Wenn Ihr Transportofen anfängt, seine „Altersspuren“ zu zeigen…
Sprechen wir über den Transportofen in Ihrem Betrieb – jenen Ofen, der bereits seit Jahren im Dauerbetrieb ist und mit jedem Monat immer langsamer wird und mehr Energie verbraucht. Das sehen wir ständig, insbesondere bei Kunststoffverarbeitungslinien.
Die Frage, die uns immer gestellt wird, ist gut: Können wir einfach die Heizelemente austauschen und tatsächlich eine deutliche Reduzierung der Stromkosten erzielen – beispielsweise um 20 %?
Die kurze Antwort lautet: Ja.
Aber nur, wenn man die richtige Infrarottechnologie wählt.
Was ist bei dem Austausch nötig?
Um das zu erreichen, ersetzen wir die alten Heizelemente durch hochleistungsstarke Kurzwellentuben. Jede dieser Tuben hat eine Leistung von 2500 W und benötigt dazu ein 400-Volt-Netz.
Diese hohe Spannung ist entscheidend – sie ermöglicht es den Tuben, intensive, gezielte Hitze abzugeben, ohne dass dabei eine riesige Menge Strom verbraucht wird. Das Ergebnis: Die Verkabelung bleibt unbelastet, und man muss sich keine Sorgen um defekte Sicherungen machen.
Was die Größe angeht: Wir verwenden in der Regel Tuben mit einer Länge von 300 mm. Warum? Weil diese Länge perfekt in die bestehenden Ofenbereiche passt. Es handelt sich dabei um echte Ersatzteile – man kann also den Ofenkörper sowie alle Befestigungsstrukturen beibehalten. Keine umfangreichen Reparaturen notwendig.
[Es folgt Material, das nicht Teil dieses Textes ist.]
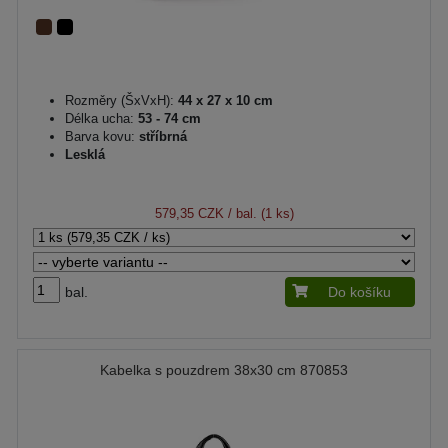
Rozměry (ŠxVxH):
44 x 27 x 10 cm
Délka ucha:
53 - 74 cm
Barva kovu:
stříbrná
Lesklá
579,35 CZK
/ bal. (1 ks)
bal.
Do košíku
Kabelka s pouzdrem 38x30 cm 870853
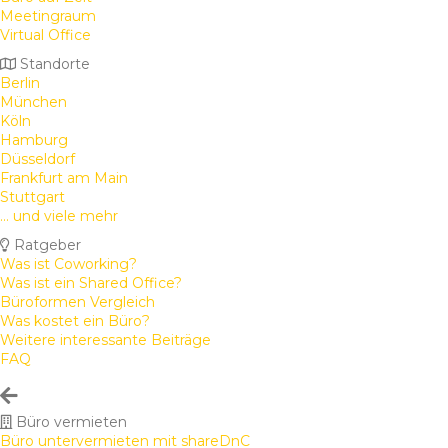
Meetingraum
Virtual Office
Standorte
Berlin
München
Köln
Hamburg
Düsseldorf
Frankfurt am Main
Stuttgart
... und viele mehr
Ratgeber
Was ist Coworking?
Was ist ein Shared Office?
Büroformen Vergleich
Was kostet ein Büro?
Weitere interessante Beiträge
FAQ
Büro vermieten
Büro untervermieten mit shareDnC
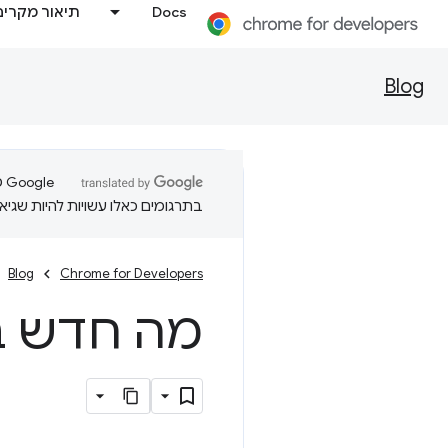
Docs
תיאור מקרים
Blog
בתרגומים כאלו עשויות להיות שגיאו
Blog
Chrome for Developers
מה חדש ב-b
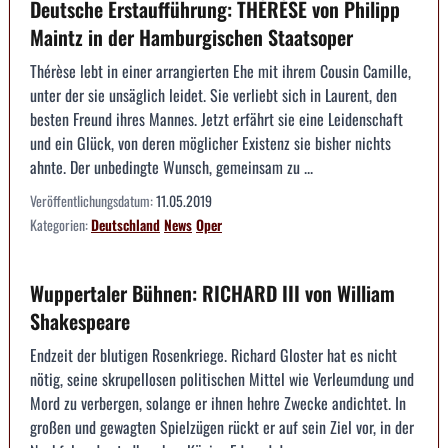
Deutsche Erstaufführung: THÉRÈSE von Philipp
Maintz in der Hamburgischen Staatsoper
Thérèse lebt in einer arrangierten Ehe mit ihrem Cousin Camille,
unter der sie unsäglich leidet. Sie verliebt sich in Laurent, den
besten Freund ihres Mannes. Jetzt erfährt sie eine Leidenschaft
und ein Glück, von deren möglicher Existenz sie bisher nichts
ahnte. Der unbedingte Wunsch, gemeinsam zu ...
Veröffentlichungsdatum:
11.05.2019
Kategorien:
Deutschland
News
Oper
Wuppertaler Bühnen: RICHARD III von William
Shakespeare
Endzeit der blutigen Rosenkriege. Richard Gloster hat es nicht
nötig, seine skrupellosen politischen Mittel wie Verleumdung und
Mord zu verbergen, solange er ihnen hehre Zwecke andichtet. In
großen und gewagten Spielzügen rückt er auf sein Ziel vor, in der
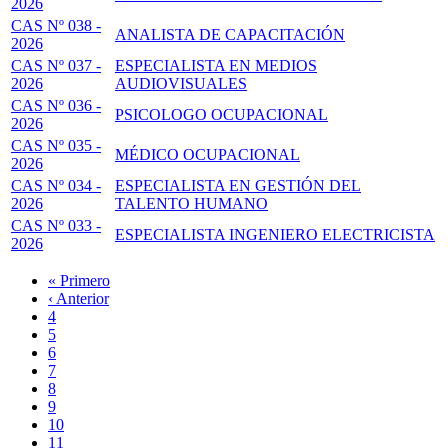
2026
CAS Nº 038 -
ANALISTA DE CAPACITACIÓN
2026
CAS Nº 037 -
ESPECIALISTA EN MEDIOS
2026
AUDIOVISUALES
CAS Nº 036 -
PSICOLOGO OCUPACIONAL
2026
CAS Nº 035 -
MÉDICO OCUPACIONAL
2026
CAS Nº 034 -
ESPECIALISTA EN GESTIÓN DEL
2026
TALENTO HUMANO
CAS Nº 033 -
ESPECIALISTA INGENIERO ELECTRICISTA
2026
Primera
« Primero
página
Página
‹ Anterior
Paginación
anterior
Page
4
Page
5
Page
6
Page
7
Página
8
actual
Page
9
Page
10
Page
11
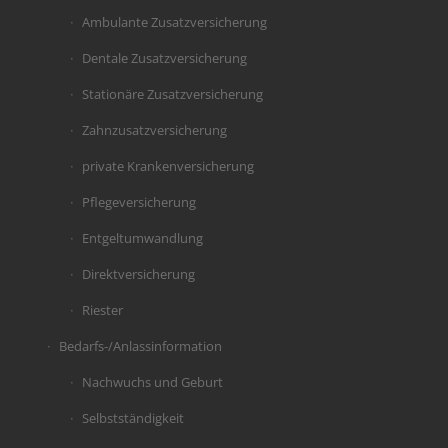
Ambulante Zusatzversicherung
Dentale Zusatzversicherung
Stationäre Zusatzversicherung
Zahnzusatzversicherung
private Krankenversicherung
Pflegeversicherung
Entgeltumwandlung
Direktversicherung
Riester
Bedarfs-/Anlassinformation
Nachwuchs und Geburt
Selbstständigkeit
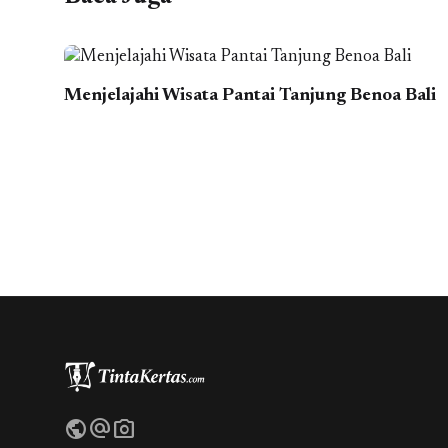
Menjelajahi Wisata Pantai Tanjung Benoa Bali
public
alternate_email
photo_camera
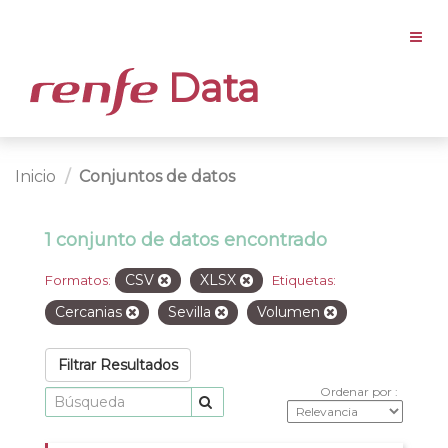
Data
Inicio
Conjuntos de datos
1 conjunto de datos encontrado
CSV
XLSX
Formatos:
Etiquetas:
Cercanias
Sevilla
Volumen
Filtrar Resultados
Ordenar por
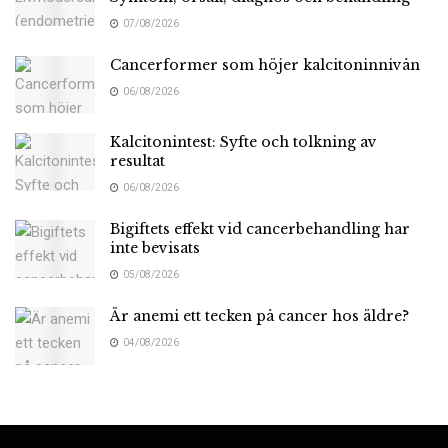
07/08/2026
Cancerformer som höjer kalcitoninnivån
06/08/2026
Kalcitonintest: Syfte och tolkning av
resultat
06/08/2026
Bigiftets effekt vid cancerbehandling har
inte bevisats
05/08/2026
Är anemi ett tecken på cancer hos äldre?
04/08/2026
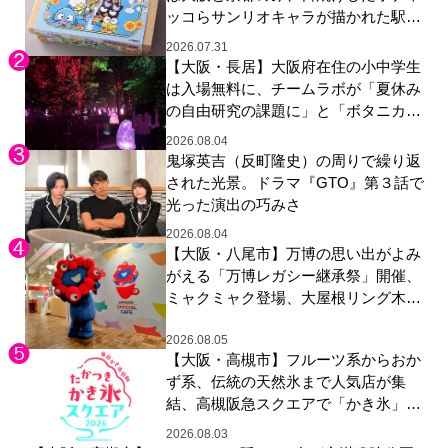
ッコらサンリオキャラが描かれた駅弁
やグッズが登場
2026.07.31
【大阪・長居】大阪府在住の小中学生
は入場無料に、チームラボが「夏休み
の自由研究の課題に」と「ボタニカル
ガーデン 大阪」へ招待
2026.08.04
鬼塚英吉（反町隆史）の周りで繰り返
された光景。ドラマ『GTO』第３話で
光った演出の巧みさ
2026.08.04
【大阪・八尾市】万博の思い出がよみ
がえる「万博レガシー継承祭」開催、
ミャクミャク登場、大屋根リング木材
展示も
2026.08.05
【大阪・高槻市】フルーツ系からおか
ず系、伝統の天然氷まで人気店が集
結、高槻阪急スクエアで「かき氷」祭
り
2026.08.03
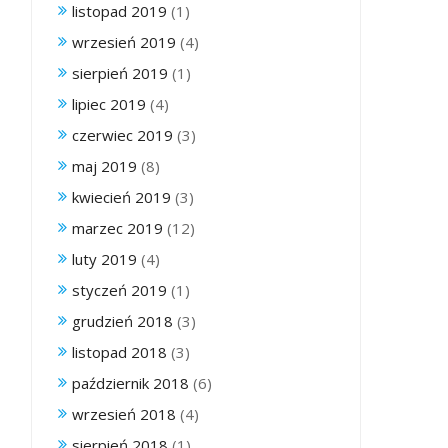
listopad 2019
(1)
wrzesień 2019
(4)
sierpień 2019
(1)
lipiec 2019
(4)
czerwiec 2019
(3)
maj 2019
(8)
kwiecień 2019
(3)
marzec 2019
(12)
luty 2019
(4)
styczeń 2019
(1)
grudzień 2018
(3)
listopad 2018
(3)
październik 2018
(6)
wrzesień 2018
(4)
sierpień 2018
(1)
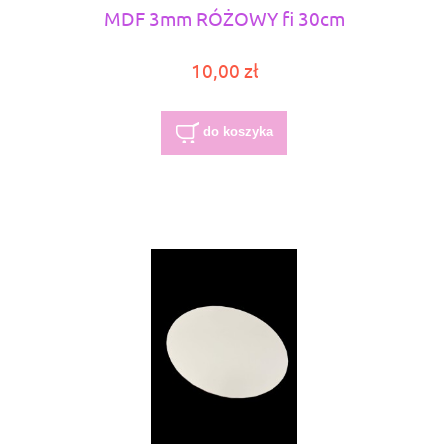
MDF 3mm RÓŻOWY fi 30cm
10,00 zł
do koszyka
Das Geheimnis hinter der Konstruktion
Das Herzstück dieser Tuben ist eine Quarzkapsel, die oft mit einer Schicht überzogen ist. Dadurch können die Tuben den starken Belastungen durch schnelle Einschalt-/Ausschaltvorgänge standhalten.
Hier zeigt sich die Stärke der Halogen Technologie: Sie ermöglicht es dem Glühfaden, extrem heiß zu werden – dadurch entsteht eine hocheffiziente, kurzwellige Wärmeabgabe. Diese Wärme erwärmt nicht nur die Luft, sondern dringt auch direkt in den Kunststoff ein und erwärmt ihn von innen heraus.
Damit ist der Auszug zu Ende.